Westport Foodservice Software Development

Real-time TMS sync that gave 2,000+ customer locations live shipment visibility

Built a real-time bridge between Westport Foodservice's TMS and the 9 different systems its 2,000+ customer locations run. Customers now see live delivery status from the same screens they already use rather than from a separate portal or an end-of-day data dump.

<20s
Cross-system sync latency
9
Customer TMS platforms integrated
2,000+
Customer locations served

To maintain client confidentiality, the company and industry in this case study have been anonymized. The underlying solution is the same.

The problem

Westport Foodservice’s customers (restaurants, schools, cafeterias, hospitals, mid-sized hotel kitchens) needed to know where their incoming shipments were. Receiving staff had to know when trucks would arrive. Cold storage had to be prepped. Inventory and menu decisions hinged on shipments showing up when expected.

Westport had the data. Their TMS knew every truck’s location, every stop’s ETA, every delay. The problem was that the data lived in Westport’s TMS, and their customers worked in their own systems: inventory management, restaurant ops platforms, warehouse management for the larger accounts. Customers didn’t want to log into a separate Westport portal to see when their shipment was arriving. They wanted to see it in the system they already used to run their business.

The existing answer was end-of-day data dumps and manual phone calls. Receiving teams were operating on yesterday’s information, and the customer service team at Westport was spending hours each day answering “where’s my truck” calls that the data could have answered automatically.

What we built

A real-time integration bridge that connects Westport’s TMS to the nine different platforms its customers run their operations on. Shipment status, location, ETA, and delivery confirmations stream from Westport’s TMS into each customer’s own system within seconds of the underlying event.

Each customer endpoint speaks a different protocol.

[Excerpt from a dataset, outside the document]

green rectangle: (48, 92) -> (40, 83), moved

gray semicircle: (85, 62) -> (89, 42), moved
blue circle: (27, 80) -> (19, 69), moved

Some have modern REST APIs. Some expose webhooks. Some only accept SFTP file drops on a schedule. A few have nothing official at all and required custom integration patterns built against their UI. We built a translation layer that takes a single canonical shipment event from Westport’s TMS and renders it correctly for whichever customer system needs to receive it.

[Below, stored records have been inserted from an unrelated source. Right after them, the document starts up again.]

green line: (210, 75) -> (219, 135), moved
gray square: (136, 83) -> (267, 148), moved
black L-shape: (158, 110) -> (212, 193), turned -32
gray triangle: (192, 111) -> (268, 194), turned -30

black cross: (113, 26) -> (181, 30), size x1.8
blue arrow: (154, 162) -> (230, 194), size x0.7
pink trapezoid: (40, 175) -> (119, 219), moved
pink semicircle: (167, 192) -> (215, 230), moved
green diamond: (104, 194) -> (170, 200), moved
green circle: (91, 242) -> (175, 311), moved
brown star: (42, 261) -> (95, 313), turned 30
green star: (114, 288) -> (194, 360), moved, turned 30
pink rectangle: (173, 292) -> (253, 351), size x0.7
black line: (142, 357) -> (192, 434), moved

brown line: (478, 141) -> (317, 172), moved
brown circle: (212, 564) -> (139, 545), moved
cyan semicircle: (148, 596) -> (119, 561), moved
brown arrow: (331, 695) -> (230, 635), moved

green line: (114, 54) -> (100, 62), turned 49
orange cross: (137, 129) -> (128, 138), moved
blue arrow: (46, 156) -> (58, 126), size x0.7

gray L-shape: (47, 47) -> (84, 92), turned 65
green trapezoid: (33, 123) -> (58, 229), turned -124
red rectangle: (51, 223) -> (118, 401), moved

The bridge is built around an event-streaming backbone (Kafka) with stateful enrichment in Python services backed by Postgres. State for every active shipment lives in the bridge: which customer is expecting it, which platforms they run, what format each one wants. When a truck’s GPS ping updates the ETA, the change fans out to every customer system that needs to know, in the format that system can consume, in under twenty seconds.

For customers without modern APIs, we built reliable polling-and-translation patterns with deduplication, retry, and dead-letter handling. For everyone else, the integration is fully event-driven and idempotent. The whole system runs on Kubernetes with horizontal scaling across the Kafka partitions.

Results

Westport’s 2,000+ customer locations now see live shipment status from the systems they already work in. Receiving teams know when trucks are arriving with enough lead time to staff the dock and prep cold storage. Inventory and menu decisions are made on real data rather than estimates. The “where’s my truck” call volume to Westport’s customer service team dropped by more than 70% in the first quarter after rollout.

The bridge syncs shipment status across 9 different customer TMS, inventory, and warehouse-management systems within seconds of the source event. Westport’s operations team adds new customer system types without rebuilding the integration layer each time, because the translation logic is data-driven rather than per-customer code.

More importantly: Westport stopped being the slow-data partner in its customer relationships. The distributor that delivers food on time and tells you where the truck is in real time keeps the contract longer than the one that delivers food on time and answers the phone when you call asking.